I have a set of sorted line items. They are sorted first by ID
then by Date
:
| ID | DESCRIPTION | Date |
| --- | ----------- |----------|
| 100 | Red |2019-01-01|
| 101 | White |2019-01-01|
| 101 | White_v2 |2019-02-01|
| 102 | Red_Trim |2019-01-15|
| 102 | White |2019-01-16|
| 102 | Blue |2019-01-20|
| 103 | Red_v3 |2019-01-14|
| 103 | Red_v3 |2019-03-14|
I need to insert rows in a SQL Server table, which represents a project header, so that the first row for each ID provides the Description
and Date
in the destination table. There should only be one row in the destination table for each ID.

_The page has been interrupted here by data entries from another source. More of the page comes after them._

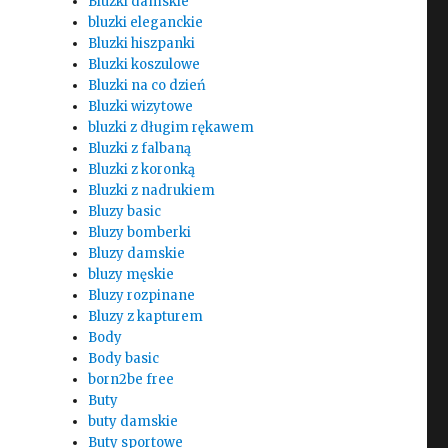
Bluzki damskie
bluzki eleganckie
Bluzki hiszpanki
Bluzki koszulowe
Bluzki na co dzień
Bluzki wizytowe
bluzki z długim rękawem
Bluzki z falbaną
Bluzki z koronką
Bluzki z nadrukiem
Bluzy basic
Bluzy bomberki
Bluzy damskie
bluzy męskie
Bluzy rozpinane
Bluzy z kapturem
Body
Body basic
born2be free
Buty
buty damskie
Buty sportowe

For example, the source table above would result in this at the destination:
| ID | DESCRIPTION | Date |
| --- | ----------- |----------|
| 100 | Red |2019-01-01|
| 101 | White |2019-01-01|
| 102 | Red_Trim |2019-01-15|
| 103 | Red_v3 |2019-01-14|
How do I collapse the source so that I take only the first row for each ID
from source?
I prefer to do this with a transformation in SSIS but can use SQL if necessary. Actually, solutions for both methods would be most helpful.
This question is distinct from Trouble using ROW_NUMBER() OVER (PARTITION BY …) in that this seeks to identify an approach. The asker of that question has adopted one approach, of more than one available as identified by answers here. That question is about how to make that particular approach work.